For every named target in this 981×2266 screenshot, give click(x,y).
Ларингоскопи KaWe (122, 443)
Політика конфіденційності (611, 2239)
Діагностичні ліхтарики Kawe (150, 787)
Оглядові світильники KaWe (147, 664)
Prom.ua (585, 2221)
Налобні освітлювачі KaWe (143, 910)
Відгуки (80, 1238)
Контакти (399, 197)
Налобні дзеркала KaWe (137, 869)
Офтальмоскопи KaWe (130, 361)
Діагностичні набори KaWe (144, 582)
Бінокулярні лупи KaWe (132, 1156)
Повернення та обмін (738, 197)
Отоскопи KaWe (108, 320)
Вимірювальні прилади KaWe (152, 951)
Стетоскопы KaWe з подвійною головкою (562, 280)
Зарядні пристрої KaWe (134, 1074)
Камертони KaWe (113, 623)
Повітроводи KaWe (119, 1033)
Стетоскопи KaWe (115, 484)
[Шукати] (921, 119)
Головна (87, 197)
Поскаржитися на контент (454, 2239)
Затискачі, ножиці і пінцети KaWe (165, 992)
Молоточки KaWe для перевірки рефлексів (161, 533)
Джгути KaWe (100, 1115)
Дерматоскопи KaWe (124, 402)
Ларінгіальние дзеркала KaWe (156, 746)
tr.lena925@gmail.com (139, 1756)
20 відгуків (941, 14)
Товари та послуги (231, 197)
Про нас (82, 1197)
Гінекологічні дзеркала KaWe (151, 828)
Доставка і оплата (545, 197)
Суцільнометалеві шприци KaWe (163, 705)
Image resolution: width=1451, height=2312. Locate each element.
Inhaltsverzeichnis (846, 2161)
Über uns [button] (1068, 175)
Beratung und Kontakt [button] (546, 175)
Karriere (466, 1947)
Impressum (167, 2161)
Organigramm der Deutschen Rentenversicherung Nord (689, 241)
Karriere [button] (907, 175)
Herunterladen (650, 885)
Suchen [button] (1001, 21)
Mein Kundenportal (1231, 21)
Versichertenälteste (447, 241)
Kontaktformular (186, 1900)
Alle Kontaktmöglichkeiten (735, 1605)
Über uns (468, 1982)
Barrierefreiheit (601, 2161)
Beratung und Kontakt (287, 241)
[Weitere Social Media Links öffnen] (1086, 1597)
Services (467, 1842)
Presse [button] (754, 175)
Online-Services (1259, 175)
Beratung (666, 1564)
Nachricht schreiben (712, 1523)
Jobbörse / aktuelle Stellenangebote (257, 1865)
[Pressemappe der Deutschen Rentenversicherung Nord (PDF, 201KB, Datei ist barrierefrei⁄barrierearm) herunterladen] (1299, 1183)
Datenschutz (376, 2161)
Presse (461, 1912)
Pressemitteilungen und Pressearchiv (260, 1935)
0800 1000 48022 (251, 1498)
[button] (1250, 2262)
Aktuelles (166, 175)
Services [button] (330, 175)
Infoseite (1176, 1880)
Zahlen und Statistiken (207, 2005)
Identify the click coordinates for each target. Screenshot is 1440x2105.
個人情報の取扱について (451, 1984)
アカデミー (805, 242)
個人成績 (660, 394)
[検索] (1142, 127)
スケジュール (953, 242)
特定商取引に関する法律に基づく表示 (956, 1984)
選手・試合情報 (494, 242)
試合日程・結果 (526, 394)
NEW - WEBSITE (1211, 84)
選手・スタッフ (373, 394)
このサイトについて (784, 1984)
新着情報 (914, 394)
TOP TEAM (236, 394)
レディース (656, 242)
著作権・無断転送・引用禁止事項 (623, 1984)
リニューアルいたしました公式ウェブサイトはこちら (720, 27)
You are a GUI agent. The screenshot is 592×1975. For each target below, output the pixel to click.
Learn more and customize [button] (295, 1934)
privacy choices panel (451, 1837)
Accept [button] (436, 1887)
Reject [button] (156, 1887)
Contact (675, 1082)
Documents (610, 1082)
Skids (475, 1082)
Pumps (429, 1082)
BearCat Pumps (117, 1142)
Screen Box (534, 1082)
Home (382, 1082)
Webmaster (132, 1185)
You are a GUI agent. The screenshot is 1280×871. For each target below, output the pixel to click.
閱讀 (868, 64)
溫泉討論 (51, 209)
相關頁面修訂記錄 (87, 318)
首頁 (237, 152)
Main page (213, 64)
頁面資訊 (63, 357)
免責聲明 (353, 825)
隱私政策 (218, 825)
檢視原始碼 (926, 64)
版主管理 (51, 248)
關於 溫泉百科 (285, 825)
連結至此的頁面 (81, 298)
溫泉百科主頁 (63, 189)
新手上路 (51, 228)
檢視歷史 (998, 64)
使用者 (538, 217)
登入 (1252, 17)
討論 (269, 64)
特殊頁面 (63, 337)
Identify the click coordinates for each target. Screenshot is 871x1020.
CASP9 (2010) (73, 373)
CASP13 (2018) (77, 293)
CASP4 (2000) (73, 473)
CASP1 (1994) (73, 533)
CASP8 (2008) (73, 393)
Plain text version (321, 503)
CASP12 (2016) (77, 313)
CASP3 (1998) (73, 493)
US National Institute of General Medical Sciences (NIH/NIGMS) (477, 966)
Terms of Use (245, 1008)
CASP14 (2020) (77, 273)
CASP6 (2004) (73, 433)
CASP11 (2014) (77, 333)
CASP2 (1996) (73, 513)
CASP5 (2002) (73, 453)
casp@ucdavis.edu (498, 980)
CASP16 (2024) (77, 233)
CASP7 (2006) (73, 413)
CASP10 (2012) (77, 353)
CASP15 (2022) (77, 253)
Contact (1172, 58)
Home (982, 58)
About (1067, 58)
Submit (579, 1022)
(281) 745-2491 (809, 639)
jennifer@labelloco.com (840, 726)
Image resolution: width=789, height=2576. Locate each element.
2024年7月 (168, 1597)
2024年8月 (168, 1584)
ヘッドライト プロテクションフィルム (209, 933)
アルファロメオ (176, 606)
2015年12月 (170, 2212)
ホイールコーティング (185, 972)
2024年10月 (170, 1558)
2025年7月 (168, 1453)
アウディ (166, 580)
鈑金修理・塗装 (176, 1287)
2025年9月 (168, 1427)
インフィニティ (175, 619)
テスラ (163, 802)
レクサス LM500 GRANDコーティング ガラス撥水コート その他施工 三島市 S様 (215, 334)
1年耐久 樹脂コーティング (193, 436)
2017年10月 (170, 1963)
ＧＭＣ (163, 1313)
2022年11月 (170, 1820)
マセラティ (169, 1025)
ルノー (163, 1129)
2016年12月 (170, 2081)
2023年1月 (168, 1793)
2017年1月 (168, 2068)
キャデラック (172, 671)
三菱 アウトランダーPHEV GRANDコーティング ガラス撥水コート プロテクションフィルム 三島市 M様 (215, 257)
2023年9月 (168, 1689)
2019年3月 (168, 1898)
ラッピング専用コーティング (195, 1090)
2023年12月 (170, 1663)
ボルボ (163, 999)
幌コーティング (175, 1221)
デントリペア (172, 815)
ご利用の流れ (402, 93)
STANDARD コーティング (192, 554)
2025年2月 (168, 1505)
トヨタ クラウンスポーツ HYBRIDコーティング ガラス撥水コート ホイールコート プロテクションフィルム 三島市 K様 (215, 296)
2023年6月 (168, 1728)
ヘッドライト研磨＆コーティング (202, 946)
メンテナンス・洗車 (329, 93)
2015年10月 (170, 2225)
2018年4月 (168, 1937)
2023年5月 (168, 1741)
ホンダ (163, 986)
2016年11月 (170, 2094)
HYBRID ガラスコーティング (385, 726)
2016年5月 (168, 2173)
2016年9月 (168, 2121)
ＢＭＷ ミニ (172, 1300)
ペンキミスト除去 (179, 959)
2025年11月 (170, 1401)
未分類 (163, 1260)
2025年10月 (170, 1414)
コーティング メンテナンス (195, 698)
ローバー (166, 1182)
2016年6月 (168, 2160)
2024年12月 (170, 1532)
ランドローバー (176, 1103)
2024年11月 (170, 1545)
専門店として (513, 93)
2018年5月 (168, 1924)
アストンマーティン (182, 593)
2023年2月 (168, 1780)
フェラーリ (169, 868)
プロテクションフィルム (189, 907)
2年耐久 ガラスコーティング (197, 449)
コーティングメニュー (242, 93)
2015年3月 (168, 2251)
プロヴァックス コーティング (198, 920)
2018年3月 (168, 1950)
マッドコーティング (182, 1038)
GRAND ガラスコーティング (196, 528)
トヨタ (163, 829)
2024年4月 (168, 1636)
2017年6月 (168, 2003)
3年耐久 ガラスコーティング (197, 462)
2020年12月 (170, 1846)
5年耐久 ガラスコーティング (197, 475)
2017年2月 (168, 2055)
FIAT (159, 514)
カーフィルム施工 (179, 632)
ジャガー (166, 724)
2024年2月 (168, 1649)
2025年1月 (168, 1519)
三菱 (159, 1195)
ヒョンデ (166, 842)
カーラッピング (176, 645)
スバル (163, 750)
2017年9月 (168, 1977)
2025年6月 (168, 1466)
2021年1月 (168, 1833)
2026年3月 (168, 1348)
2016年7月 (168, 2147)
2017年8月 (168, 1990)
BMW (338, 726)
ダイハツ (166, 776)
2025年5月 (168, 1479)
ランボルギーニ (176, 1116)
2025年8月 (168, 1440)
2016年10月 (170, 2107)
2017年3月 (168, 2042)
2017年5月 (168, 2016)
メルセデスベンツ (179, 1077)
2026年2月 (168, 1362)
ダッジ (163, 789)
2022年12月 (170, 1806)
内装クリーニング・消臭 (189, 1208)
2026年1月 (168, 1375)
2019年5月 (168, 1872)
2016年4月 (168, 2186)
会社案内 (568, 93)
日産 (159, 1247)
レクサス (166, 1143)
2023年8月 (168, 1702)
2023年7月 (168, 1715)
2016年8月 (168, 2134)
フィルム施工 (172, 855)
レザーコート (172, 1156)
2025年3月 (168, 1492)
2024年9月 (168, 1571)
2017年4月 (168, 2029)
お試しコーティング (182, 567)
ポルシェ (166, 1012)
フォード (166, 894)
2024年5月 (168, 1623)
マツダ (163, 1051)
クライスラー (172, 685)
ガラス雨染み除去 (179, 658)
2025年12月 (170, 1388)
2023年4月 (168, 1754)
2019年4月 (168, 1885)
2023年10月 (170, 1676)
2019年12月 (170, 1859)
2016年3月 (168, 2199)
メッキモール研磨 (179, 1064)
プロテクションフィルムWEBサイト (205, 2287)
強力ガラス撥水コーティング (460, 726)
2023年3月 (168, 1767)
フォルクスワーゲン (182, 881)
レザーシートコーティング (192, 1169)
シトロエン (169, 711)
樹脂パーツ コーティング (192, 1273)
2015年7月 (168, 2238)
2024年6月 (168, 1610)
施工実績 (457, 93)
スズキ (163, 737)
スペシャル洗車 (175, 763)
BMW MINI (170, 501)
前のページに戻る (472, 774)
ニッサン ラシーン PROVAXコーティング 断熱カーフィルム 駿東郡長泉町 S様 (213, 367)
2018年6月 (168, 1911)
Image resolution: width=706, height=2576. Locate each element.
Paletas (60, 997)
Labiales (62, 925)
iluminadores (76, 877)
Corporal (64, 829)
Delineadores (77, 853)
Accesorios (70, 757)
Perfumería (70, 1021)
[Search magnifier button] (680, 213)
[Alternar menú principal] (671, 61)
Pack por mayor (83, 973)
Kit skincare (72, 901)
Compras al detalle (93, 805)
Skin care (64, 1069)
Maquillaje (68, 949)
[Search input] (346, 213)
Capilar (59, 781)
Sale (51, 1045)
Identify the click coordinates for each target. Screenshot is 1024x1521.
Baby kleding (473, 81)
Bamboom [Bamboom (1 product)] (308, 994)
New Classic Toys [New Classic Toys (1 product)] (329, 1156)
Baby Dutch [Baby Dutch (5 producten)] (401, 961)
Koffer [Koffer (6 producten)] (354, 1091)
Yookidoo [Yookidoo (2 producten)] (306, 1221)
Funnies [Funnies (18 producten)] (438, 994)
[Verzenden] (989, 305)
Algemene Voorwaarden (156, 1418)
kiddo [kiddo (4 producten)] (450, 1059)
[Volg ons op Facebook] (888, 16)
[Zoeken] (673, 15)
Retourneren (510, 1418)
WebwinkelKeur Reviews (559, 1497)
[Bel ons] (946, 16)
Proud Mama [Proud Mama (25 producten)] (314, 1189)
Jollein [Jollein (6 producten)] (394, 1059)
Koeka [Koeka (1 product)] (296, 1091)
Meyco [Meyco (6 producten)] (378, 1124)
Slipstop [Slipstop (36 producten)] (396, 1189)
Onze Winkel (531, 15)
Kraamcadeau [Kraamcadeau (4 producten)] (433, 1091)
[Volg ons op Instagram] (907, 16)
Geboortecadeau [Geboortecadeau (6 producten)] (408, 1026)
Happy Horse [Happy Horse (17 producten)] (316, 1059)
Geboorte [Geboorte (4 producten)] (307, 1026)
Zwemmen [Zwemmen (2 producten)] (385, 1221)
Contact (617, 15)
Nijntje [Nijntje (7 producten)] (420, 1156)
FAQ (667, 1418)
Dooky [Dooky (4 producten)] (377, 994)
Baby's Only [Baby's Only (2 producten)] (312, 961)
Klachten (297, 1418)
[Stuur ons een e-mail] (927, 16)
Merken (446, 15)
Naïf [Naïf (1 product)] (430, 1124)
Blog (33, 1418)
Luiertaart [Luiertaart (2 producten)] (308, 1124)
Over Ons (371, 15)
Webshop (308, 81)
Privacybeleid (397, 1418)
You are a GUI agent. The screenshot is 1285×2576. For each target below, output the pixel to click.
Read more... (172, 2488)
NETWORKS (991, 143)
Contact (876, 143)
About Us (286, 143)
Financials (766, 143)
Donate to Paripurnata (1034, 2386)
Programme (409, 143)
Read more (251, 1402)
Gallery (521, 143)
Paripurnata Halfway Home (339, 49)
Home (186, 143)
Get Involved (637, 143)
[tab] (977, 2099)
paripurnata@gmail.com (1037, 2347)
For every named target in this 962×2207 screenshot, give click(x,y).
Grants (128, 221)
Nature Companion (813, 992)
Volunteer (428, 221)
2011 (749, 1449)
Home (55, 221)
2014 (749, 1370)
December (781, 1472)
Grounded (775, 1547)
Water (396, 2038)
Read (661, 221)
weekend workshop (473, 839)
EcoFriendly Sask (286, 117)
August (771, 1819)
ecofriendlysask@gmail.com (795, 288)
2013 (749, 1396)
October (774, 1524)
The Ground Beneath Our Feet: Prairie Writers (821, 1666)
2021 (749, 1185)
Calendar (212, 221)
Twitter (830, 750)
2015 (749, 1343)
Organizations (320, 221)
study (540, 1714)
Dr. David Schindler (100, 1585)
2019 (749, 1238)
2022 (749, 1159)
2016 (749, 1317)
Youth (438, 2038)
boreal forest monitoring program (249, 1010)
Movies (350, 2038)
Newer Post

====

WORK TASK: Return only the stretch of the material above from the line holding "幌コーティング (175, 1221)" through the line holding "ランボルギーニ (176, 1116)", copied exactly.

SOLVED PROBLEM:
幌コーティング (175, 1221)
デントリペア (172, 815)
ご利用の流れ (402, 93)
STANDARD コーティング (192, 554)
2025年2月 (168, 1505)
トヨタ クラウンスポーツ HYBRIDコーティング ガラス撥水コート ホイールコート プロテクションフィルム 三島市 K様 (215, 296)
2023年6月 (168, 1728)
ヘッドライト研磨＆コーティング (202, 946)
メンテナンス・洗車 (329, 93)
2015年10月 (170, 2225)
2018年4月 (168, 1937)
2023年5月 (168, 1741)
ホンダ (163, 986)
2016年11月 (170, 2094)
HYBRID ガラスコーティング (385, 726)
2016年5月 (168, 2173)
2016年9月 (168, 2121)
ＢＭＷ ミニ (172, 1300)
ペンキミスト除去 (179, 959)
2025年11月 (170, 1401)
未分類 (163, 1260)
2025年10月 (170, 1414)
コーティング メンテナンス (195, 698)
ローバー (166, 1182)
2016年6月 (168, 2160)
2024年12月 (170, 1532)
ランドローバー (176, 1103)
2024年11月 (170, 1545)
専門店として (513, 93)
2018年5月 (168, 1924)
アストンマーティン (182, 593)
2023年2月 (168, 1780)
フェラーリ (169, 868)
プロテクションフィルム (189, 907)
2年耐久 ガラスコーティング (197, 449)
コーティングメニュー (242, 93)
2015年3月 (168, 2251)
プロヴァックス コーティング (198, 920)
2018年3月 (168, 1950)
マッドコーティング (182, 1038)
GRAND ガラスコーティング (196, 528)
トヨタ (163, 829)
2024年4月 (168, 1636)
2017年6月 (168, 2003)
3年耐久 ガラスコーティング (197, 462)
2020年12月 (170, 1846)
5年耐久 ガラスコーティング (197, 475)
2017年2月 (168, 2055)
FIAT (159, 514)
カーフィルム施工 (179, 632)
ジャガー (166, 724)
2024年2月 (168, 1649)
2025年1月 (168, 1519)
三菱 (159, 1195)
ヒョンデ (166, 842)
カーラッピング (176, 645)
スバル (163, 750)
2017年9月 (168, 1977)
2025年6月 (168, 1466)
2021年1月 (168, 1833)
2026年3月 (168, 1348)
2016年7月 (168, 2147)
2017年8月 (168, 1990)
BMW (338, 726)
ダイハツ (166, 776)
2025年5月 (168, 1479)
ランボルギーニ (176, 1116)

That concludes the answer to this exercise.